## Extracted information
= Beginning of Section =
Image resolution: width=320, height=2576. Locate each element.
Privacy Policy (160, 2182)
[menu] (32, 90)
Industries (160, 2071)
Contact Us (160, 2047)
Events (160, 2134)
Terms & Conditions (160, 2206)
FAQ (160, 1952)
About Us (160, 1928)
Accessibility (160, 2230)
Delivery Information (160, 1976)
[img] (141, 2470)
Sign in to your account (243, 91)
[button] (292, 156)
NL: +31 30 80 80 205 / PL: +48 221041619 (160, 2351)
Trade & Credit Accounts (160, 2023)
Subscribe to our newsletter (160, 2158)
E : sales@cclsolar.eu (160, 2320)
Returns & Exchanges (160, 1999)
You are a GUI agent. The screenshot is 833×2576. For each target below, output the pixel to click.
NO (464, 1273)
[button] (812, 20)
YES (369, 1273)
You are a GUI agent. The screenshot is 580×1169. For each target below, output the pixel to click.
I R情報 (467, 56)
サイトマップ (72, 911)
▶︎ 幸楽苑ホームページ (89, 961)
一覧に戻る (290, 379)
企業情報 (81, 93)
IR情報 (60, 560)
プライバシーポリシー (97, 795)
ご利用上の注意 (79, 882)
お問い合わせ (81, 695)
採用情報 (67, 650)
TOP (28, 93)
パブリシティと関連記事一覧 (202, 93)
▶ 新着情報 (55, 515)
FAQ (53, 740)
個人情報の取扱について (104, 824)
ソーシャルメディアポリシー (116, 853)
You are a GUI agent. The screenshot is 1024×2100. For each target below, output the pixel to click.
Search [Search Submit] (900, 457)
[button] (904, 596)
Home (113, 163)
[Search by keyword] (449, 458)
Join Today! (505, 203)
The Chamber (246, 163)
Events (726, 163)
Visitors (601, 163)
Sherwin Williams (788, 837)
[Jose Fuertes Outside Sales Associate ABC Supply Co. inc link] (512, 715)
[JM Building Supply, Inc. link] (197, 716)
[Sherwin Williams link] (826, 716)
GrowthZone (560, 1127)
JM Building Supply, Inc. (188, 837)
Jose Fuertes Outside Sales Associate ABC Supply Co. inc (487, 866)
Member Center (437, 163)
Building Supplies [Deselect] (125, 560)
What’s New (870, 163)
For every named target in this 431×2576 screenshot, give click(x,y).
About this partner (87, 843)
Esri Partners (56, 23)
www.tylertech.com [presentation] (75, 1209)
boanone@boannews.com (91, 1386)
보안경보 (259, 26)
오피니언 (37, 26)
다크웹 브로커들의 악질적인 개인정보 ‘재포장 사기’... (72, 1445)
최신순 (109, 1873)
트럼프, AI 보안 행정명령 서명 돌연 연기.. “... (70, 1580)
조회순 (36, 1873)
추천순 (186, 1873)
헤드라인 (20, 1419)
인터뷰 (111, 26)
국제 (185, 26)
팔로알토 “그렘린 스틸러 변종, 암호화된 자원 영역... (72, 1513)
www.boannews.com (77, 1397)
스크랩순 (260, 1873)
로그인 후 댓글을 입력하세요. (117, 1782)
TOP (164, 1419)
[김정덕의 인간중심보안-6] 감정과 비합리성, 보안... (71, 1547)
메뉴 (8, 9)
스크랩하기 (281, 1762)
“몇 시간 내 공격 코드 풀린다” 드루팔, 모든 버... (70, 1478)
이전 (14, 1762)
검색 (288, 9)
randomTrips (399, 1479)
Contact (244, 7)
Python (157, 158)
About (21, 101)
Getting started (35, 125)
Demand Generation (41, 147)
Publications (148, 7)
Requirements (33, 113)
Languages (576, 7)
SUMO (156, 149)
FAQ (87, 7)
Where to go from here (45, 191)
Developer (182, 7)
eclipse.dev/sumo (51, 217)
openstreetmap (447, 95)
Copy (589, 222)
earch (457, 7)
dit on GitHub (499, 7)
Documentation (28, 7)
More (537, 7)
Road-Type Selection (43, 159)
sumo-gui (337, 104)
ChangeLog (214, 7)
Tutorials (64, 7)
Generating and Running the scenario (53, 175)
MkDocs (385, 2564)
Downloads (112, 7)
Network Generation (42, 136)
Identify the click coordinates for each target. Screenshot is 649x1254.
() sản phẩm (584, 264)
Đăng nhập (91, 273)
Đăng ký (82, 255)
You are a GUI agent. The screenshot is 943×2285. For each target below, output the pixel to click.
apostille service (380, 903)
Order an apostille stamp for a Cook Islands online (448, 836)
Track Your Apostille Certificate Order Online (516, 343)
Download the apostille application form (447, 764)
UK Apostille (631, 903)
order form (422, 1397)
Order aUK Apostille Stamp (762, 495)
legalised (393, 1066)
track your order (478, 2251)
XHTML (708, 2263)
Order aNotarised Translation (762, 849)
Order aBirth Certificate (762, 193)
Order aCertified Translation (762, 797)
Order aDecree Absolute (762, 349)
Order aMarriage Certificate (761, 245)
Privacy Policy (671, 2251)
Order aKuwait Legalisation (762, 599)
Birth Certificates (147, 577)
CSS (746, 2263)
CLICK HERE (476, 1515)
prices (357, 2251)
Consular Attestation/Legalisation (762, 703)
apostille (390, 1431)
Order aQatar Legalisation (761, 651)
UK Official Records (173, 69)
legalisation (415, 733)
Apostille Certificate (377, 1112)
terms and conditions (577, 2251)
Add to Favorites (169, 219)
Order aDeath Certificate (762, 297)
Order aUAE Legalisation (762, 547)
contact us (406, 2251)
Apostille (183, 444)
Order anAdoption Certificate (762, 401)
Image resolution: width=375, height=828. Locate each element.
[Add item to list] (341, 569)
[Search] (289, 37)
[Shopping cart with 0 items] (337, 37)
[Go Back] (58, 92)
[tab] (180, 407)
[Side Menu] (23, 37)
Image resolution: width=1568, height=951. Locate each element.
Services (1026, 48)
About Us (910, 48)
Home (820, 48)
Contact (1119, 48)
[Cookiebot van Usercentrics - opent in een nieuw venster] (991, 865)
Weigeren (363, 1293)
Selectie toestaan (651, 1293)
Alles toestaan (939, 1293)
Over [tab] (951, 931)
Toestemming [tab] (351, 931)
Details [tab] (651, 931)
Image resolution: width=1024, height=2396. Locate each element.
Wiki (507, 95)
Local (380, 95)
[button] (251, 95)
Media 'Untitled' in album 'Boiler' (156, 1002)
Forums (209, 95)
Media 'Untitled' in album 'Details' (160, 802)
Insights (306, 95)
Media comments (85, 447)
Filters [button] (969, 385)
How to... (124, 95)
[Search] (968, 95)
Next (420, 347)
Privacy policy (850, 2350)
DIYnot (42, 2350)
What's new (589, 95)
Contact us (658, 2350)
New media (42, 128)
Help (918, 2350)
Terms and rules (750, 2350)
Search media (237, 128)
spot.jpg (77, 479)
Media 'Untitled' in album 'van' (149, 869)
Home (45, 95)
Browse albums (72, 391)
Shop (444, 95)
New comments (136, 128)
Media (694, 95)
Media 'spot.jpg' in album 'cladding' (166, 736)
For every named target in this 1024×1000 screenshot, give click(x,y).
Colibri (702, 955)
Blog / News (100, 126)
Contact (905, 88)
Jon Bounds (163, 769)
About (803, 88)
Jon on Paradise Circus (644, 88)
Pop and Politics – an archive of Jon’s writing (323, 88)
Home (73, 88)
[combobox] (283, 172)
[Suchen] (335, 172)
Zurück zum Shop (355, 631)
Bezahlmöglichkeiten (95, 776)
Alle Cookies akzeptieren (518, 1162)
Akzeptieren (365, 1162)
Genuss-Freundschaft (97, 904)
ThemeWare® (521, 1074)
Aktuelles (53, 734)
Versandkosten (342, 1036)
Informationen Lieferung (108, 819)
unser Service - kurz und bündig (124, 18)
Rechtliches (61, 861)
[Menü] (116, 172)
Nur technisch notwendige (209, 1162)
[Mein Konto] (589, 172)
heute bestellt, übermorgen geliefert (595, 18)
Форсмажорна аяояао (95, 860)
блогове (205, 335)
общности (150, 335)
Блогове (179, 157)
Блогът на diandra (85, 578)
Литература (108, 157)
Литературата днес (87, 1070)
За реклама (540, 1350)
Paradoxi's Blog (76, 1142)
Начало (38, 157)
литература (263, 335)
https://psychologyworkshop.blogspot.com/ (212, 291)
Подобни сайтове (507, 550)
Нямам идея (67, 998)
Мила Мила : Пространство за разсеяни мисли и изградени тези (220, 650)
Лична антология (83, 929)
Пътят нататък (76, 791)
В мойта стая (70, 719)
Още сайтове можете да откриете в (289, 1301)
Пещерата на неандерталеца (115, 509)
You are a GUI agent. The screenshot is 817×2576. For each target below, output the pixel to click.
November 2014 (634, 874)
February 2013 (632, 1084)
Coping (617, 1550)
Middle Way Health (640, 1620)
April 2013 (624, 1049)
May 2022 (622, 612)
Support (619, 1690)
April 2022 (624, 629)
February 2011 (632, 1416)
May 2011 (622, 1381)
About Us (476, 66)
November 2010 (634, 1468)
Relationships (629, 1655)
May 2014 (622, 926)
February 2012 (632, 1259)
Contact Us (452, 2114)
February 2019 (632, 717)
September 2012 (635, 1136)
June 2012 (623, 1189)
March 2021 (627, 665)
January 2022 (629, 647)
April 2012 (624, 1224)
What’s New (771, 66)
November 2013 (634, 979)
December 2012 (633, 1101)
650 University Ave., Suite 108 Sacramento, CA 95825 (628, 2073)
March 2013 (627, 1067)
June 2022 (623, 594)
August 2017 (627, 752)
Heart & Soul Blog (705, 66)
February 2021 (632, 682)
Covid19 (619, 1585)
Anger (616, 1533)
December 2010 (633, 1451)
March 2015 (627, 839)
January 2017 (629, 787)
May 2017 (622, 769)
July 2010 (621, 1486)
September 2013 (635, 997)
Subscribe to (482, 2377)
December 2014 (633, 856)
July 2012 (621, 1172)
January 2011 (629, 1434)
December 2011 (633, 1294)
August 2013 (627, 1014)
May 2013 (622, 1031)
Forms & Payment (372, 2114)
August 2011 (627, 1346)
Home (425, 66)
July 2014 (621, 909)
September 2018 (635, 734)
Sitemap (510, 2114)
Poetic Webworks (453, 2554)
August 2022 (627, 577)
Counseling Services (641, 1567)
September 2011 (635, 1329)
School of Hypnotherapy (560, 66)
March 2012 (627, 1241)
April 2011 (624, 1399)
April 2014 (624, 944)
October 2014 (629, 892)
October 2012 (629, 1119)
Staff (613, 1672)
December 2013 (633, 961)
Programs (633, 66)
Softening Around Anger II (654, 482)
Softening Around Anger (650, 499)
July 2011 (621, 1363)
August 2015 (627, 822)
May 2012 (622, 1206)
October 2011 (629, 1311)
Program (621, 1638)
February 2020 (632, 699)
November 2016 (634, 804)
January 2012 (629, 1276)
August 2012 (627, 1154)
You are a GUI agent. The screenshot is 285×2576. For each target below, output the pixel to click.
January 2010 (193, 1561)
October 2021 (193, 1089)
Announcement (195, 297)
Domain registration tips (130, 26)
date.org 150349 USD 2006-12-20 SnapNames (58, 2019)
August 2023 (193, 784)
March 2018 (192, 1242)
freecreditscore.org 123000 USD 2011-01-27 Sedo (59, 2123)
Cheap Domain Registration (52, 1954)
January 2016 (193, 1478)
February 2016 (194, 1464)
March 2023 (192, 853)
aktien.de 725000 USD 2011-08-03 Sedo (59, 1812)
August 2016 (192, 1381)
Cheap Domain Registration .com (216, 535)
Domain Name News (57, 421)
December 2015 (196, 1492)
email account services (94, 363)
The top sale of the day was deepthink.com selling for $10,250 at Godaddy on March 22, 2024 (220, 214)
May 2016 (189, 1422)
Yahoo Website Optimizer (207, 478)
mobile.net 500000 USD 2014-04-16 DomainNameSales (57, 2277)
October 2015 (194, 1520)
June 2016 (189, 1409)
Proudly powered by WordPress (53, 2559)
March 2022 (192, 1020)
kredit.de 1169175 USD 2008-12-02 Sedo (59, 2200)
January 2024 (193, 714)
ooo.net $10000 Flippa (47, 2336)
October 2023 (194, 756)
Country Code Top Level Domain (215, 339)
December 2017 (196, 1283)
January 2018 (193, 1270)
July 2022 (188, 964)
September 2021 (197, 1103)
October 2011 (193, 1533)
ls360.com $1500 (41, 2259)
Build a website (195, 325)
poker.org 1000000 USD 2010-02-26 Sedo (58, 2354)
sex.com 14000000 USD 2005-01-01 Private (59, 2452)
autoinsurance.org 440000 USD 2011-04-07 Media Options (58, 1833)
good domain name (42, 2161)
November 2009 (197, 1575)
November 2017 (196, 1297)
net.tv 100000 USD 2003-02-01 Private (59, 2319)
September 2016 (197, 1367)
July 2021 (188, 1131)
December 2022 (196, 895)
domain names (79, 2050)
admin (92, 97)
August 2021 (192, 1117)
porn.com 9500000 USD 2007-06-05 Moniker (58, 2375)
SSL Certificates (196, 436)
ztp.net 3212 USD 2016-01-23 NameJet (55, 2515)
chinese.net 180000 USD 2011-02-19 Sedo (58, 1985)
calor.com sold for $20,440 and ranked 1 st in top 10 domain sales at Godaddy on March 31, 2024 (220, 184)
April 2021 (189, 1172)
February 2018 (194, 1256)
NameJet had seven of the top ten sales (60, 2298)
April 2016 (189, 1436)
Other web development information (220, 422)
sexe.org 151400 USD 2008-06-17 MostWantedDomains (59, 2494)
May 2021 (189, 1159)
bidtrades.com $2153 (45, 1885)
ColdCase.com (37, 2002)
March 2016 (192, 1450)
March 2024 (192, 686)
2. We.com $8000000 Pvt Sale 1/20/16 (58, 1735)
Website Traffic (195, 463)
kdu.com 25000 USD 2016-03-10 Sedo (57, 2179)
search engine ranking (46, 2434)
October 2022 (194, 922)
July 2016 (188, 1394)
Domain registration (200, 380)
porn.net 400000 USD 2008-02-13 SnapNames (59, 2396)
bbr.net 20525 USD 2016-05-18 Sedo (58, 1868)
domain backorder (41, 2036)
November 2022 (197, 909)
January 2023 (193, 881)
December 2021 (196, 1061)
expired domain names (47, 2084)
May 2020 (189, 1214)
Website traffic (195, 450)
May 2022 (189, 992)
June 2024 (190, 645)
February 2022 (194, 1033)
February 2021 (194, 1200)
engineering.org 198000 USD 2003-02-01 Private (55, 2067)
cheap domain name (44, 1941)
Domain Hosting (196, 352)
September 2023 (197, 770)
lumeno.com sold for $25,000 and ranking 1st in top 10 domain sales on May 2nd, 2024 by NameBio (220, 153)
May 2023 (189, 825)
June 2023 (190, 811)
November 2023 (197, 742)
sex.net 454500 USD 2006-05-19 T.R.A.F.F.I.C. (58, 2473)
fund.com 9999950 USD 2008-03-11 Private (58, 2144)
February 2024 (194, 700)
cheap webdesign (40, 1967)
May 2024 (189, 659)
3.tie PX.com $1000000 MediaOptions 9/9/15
= End of Section =
## Problem details
Retype only the lines above between the line with "December 2022 (196, 895)" and the line with "October 2022 (194, 922)", counting those two lines as well, and keep every character as it is.

## Finished exercise
December 2022 (196, 895)
domain names (79, 2050)
admin (92, 97)
August 2021 (192, 1117)
porn.com 9500000 USD 2007-06-05 Moniker (58, 2375)
SSL Certificates (196, 436)
ztp.net 3212 USD 2016-01-23 NameJet (55, 2515)
chinese.net 180000 USD 2011-02-19 Sedo (58, 1985)
calor.com sold for $20,440 and ranked 1 st in top 10 domain sales at Godaddy on March 31, 2024 (220, 184)
April 2021 (189, 1172)
February 2018 (194, 1256)
NameJet had seven of the top ten sales (60, 2298)
April 2016 (189, 1436)
Other web development information (220, 422)
sexe.org 151400 USD 2008-06-17 MostWantedDomains (59, 2494)
May 2021 (189, 1159)
bidtrades.com $2153 (45, 1885)
ColdCase.com (37, 2002)
March 2016 (192, 1450)
March 2024 (192, 686)
2. We.com $8000000 Pvt Sale 1/20/16 (58, 1735)
Website Traffic (195, 463)
kdu.com 25000 USD 2016-03-10 Sedo (57, 2179)
search engine ranking (46, 2434)
October 2022 (194, 922)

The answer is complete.